SUPPLIED RECORDS:
***

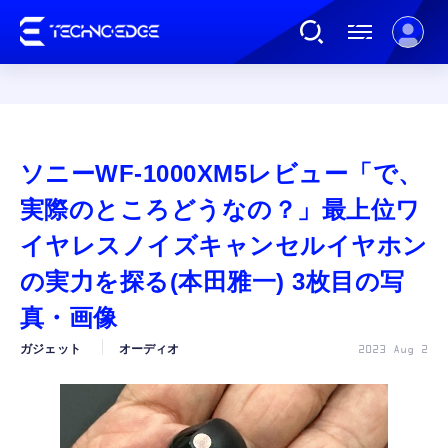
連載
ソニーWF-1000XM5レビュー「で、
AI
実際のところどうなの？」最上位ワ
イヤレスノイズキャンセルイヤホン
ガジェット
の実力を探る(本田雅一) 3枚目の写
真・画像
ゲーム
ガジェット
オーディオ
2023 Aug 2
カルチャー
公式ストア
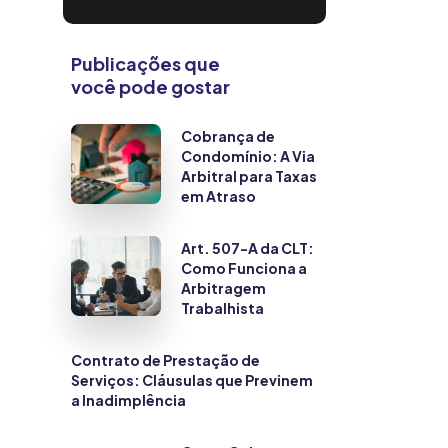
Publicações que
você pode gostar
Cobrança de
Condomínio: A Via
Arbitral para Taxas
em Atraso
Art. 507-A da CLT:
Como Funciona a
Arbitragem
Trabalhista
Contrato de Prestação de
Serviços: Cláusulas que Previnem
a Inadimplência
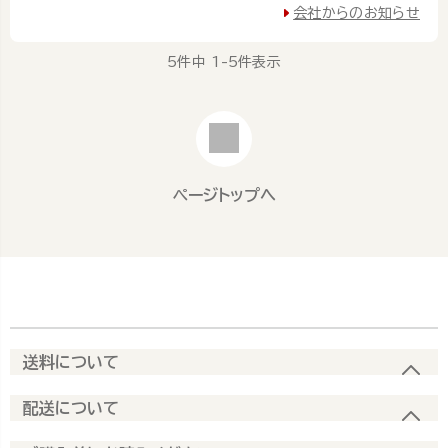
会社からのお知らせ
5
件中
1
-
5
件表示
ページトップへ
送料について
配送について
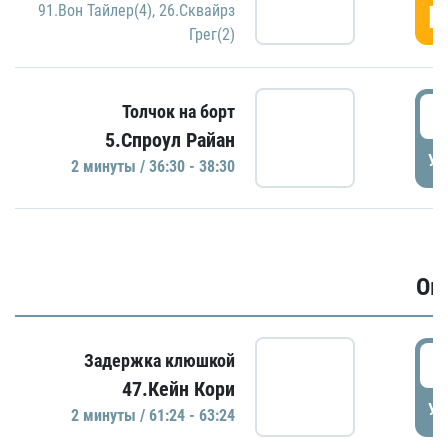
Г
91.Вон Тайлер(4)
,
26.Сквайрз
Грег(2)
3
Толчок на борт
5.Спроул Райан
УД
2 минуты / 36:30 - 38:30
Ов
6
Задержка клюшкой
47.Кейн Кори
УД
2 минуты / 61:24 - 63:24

***

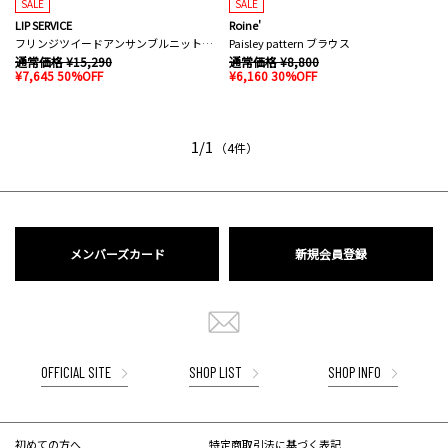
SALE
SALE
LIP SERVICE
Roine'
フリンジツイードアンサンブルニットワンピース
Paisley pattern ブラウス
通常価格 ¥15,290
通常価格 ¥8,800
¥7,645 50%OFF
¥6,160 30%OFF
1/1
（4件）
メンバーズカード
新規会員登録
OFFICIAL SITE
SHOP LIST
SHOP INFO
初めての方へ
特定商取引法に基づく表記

***

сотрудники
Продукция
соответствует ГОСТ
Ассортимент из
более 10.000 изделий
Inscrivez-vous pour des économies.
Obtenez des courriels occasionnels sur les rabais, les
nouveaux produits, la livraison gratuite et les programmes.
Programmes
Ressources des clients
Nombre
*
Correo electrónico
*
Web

***

EXERCISE:
What you give back must be the stretch above, starting at the line with "通常価格 ¥15,290" and ending at the line with "特定商取引法に基づく表記", copied exactly.

WRITTEN RESPONSE:
通常価格 ¥15,290
通常価格 ¥8,800
¥7,645 50%OFF
¥6,160 30%OFF
1/1
（4件）
メンバーズカード
新規会員登録
OFFICIAL SITE
SHOP LIST
SHOP INFO
初めての方へ
特定商取引法に基づく表記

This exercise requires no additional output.